Vivemos num ambiente de controle artificial intenso, tanto do clima – o ar-condicionado, este amigo do peito dos vírus, é hoje ubíquo ao ponto de haver prédios e mais prédios que só são habitáveis com ele ligado – quanto da própria luminosidade ambiente, que faz com que se possa trocar o dia pela noite sem grandes dificuldades. Vivemos como se controlássemos o mundo.
De vez em quando aparece uma ou outra lembrancinha de que não é bem assim: um atropelamento, ou mesmo uma doença, nos leva alguém que acreditávamos, de algum modo, eterno. Mas a sociedade do controle vai enterrar – primeiro metaforicamente, no fundo de um hospital onde as visitas são controladas e ninguém precisa ver o doente se não tiver muita, mas muita vontade mesmo; e depois, literalmente, num cemitério – o afetado, e vamos conseguir continuar a fingir que temos o mundo em nossas mãos. Até mesmo a aids, que quando apareceu chegou a motivar piadas de mau gosto acerca de ser um fim natural para os homossexuais, com o coquetel de medicamentos atual chegou ao ponto de fazer com que haja gente que procure ativamente a contaminação, apenas para não ter mais de se preocupar com isso, tão pequena seria a diferença de qualidade e duração de vida entre contaminado e não contaminado. Para este público há hoje orgias profissionalmente organizadas, com centenas de pessoas, soropositivas e ainda-não-soropositivas, unidas na alegria de entregar-se ao prazer sem camisinha. É o controle. Nenhuma dessas pessoas consegue sequer conceber que não esteja tudo – a situação, o mundo, a doença – sob controle.

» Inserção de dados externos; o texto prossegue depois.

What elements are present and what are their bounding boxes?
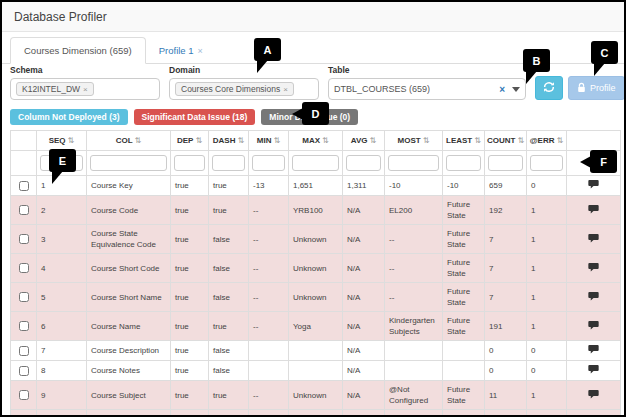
sort-icon[interactable]: ⇅ (135, 136, 142, 145)
row-checkbox[interactable] (19, 390, 29, 400)
table-cell: Future State (443, 283, 485, 312)
schema-select[interactable]: K12INTEL_DW× (10, 78, 160, 100)
column-header-err[interactable]: @ERR⇅ (527, 131, 567, 151)
comment-icon[interactable] (588, 294, 599, 303)
callout-b: B (523, 49, 550, 72)
schema-tag: K12INTEL_DW× (16, 82, 94, 96)
row-checkbox[interactable] (19, 346, 29, 356)
column-header-dep[interactable]: DEP⇅ (171, 131, 209, 151)
filter-cell (527, 151, 567, 176)
table-cell: Yoga (289, 312, 343, 341)
table-cell: 0 (527, 361, 567, 381)
sort-icon[interactable]: ⇅ (557, 136, 564, 145)
table-cell: false (209, 341, 249, 361)
filter-cell (289, 151, 343, 176)
row-select-cell (11, 381, 37, 410)
table-cell: -- (249, 225, 289, 254)
row-checkbox[interactable] (19, 292, 29, 302)
table-cell: 6 (37, 312, 87, 341)
column-filter-input-err[interactable] (530, 155, 563, 171)
table-cell: 9 (37, 381, 87, 410)
column-filter-input-dep[interactable] (174, 155, 205, 171)
status-badge[interactable]: Column Not Deployed (3) (10, 109, 128, 125)
comment-icon[interactable] (588, 182, 599, 191)
comment-icon[interactable] (588, 236, 599, 245)
table-cell: 11 (485, 381, 527, 410)
table-cell: true (171, 254, 209, 283)
status-badge[interactable]: Significant Data Issue (18) (134, 109, 256, 125)
table-cell: N/A (343, 341, 385, 361)
table-cell: N/A (343, 254, 385, 283)
column-filter-input-col[interactable] (90, 155, 167, 171)
table-cell: -13 (249, 176, 289, 196)
column-filter-input-min[interactable] (252, 155, 285, 171)
callout-tail (580, 156, 591, 168)
column-filter-input-avg[interactable] (346, 155, 381, 171)
remove-tag-icon[interactable]: × (283, 85, 288, 94)
table-cell: false (209, 225, 249, 254)
row-checkbox[interactable] (19, 234, 29, 244)
table-cell: YRB100 (289, 196, 343, 225)
domain-select[interactable]: Courses Core Dimensions× (169, 78, 319, 100)
column-label: AVG (351, 136, 368, 145)
sort-icon[interactable]: ⇅ (370, 136, 377, 145)
sort-icon[interactable]: ⇅ (474, 136, 481, 145)
column-label: MAX (302, 136, 320, 145)
column-filter-input-count[interactable] (488, 155, 523, 171)
sort-icon[interactable]: ⇅ (423, 136, 430, 145)
column-filter-input-max[interactable] (292, 155, 339, 171)
sort-icon[interactable]: ⇅ (237, 136, 244, 145)
column-filter-input-dash[interactable] (212, 155, 245, 171)
comment-icon[interactable] (588, 265, 599, 274)
column-header-most[interactable]: MOST⇅ (385, 131, 443, 151)
table-cell: Future State (443, 410, 485, 417)
profile-button[interactable]: Profile (568, 76, 625, 100)
table-cell (289, 361, 343, 381)
comment-icon[interactable] (588, 323, 599, 332)
table-cell: 3 (37, 225, 87, 254)
comment-icon[interactable] (588, 392, 599, 401)
table-row: 6Course Nametruetrue--YogaN/AKindergarte… (11, 312, 621, 341)
clear-selection-icon[interactable]: × (499, 84, 505, 95)
column-header-avg[interactable]: AVG⇅ (343, 131, 385, 151)
column-label: MIN (257, 136, 272, 145)
sort-icon[interactable]: ⇅ (273, 136, 280, 145)
profile-button-label: Profile (590, 83, 616, 93)
comment-icon[interactable] (588, 207, 599, 216)
database-profiler-window: Database Profiler Courses Dimension (659… (0, 0, 626, 417)
sort-icon[interactable]: ⇅ (68, 136, 75, 145)
column-filter-input-least[interactable] (446, 155, 481, 171)
sort-icon[interactable]: ⇅ (517, 136, 524, 145)
sort-icon[interactable]: ⇅ (195, 136, 202, 145)
row-checkbox[interactable] (19, 366, 29, 376)
comment-icon[interactable] (588, 367, 599, 376)
row-checkbox[interactable] (19, 205, 29, 215)
close-icon[interactable]: × (198, 46, 203, 56)
row-checkbox[interactable] (19, 181, 29, 191)
column-filter-input-most[interactable] (388, 155, 439, 171)
table-row: 7Course DescriptiontruefalseN/A00 (11, 341, 621, 361)
column-header-seq[interactable]: SEQ⇅ (37, 131, 87, 151)
filter-cell-empty (11, 151, 37, 176)
table-cell: Course Subject (87, 381, 171, 410)
table-select[interactable]: DTBL_COURSES (659) × (328, 78, 526, 100)
tab-profile-1[interactable]: Profile 1× (146, 38, 216, 63)
column-header-min[interactable]: MIN⇅ (249, 131, 289, 151)
comment-icon[interactable] (588, 347, 599, 356)
table-cell: 0 (527, 176, 567, 196)
column-header-count[interactable]: COUNT⇅ (485, 131, 527, 151)
refresh-button[interactable] (535, 76, 563, 100)
column-header-least[interactable]: LEAST⇅ (443, 131, 485, 151)
chevron-down-icon[interactable] (512, 87, 520, 92)
column-header-dash[interactable]: DASH⇅ (209, 131, 249, 151)
sort-icon[interactable]: ⇅ (322, 136, 329, 145)
column-header-max[interactable]: MAX⇅ (289, 131, 343, 151)
remove-tag-icon[interactable]: × (83, 85, 88, 94)
table-cell (289, 341, 343, 361)
table-filter-row (11, 151, 621, 176)
row-select-cell (11, 283, 37, 312)
row-checkbox[interactable] (19, 321, 29, 331)
column-header-col[interactable]: COL⇅ (87, 131, 171, 151)
row-checkbox[interactable] (19, 263, 29, 273)
tab-courses-dimension[interactable]: Courses Dimension (659) (10, 37, 146, 64)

Pois é numa sociedade assim como a nossa que uma Gripe Espanhola Redux pode fazer mais estrago. Vivemos na falsa higiene dos restaurantes, em que o garçom pode usar luvas brancas, mas na cozinha reina a promiscuidade dos germes. Vivemos na falsa segurança dos hospitais, em que o sangue é, sim, já testado para aids – quantas mortes inúteis aconteceram até isso começar a ser feito! –, mas os técnicos não seguem as precauções de contato preconizadas nem nas doenças comuns. Imagine na próxima gripe espanhola.
Dizem que o Grande Terremoto de Lisboa chegou – em 1755 – para baixar um pouco a bola da sociedade iluminista que se acreditava já a petulante controladora do mundo. Sem ar-condicionado nem antibióticos, imaginem, eles já tinham esta arrogância que, arrogantemente, cremos ser os únicos a ter. Uma nova gripe espanhola, ocorrendo no nosso insolente século 21, seria psicologicamente ainda mais devastadora. E fisicamente, dada a nossa completa falta de preparo, provavelmente também se espalharia mais rápido e causaria uma devastação infinitamente maior. Espero em Deus que não nos venha nada assim; nossa sociedade certamente precisa de um cutucão, mas deixar os cadáveres de parentes e amados na porta de casa para o caminhão levar parece-me bastante além do desejável. Só não esqueçamos de que aconteceu, e pode acontecer de novo. Nem tudo está sob controle.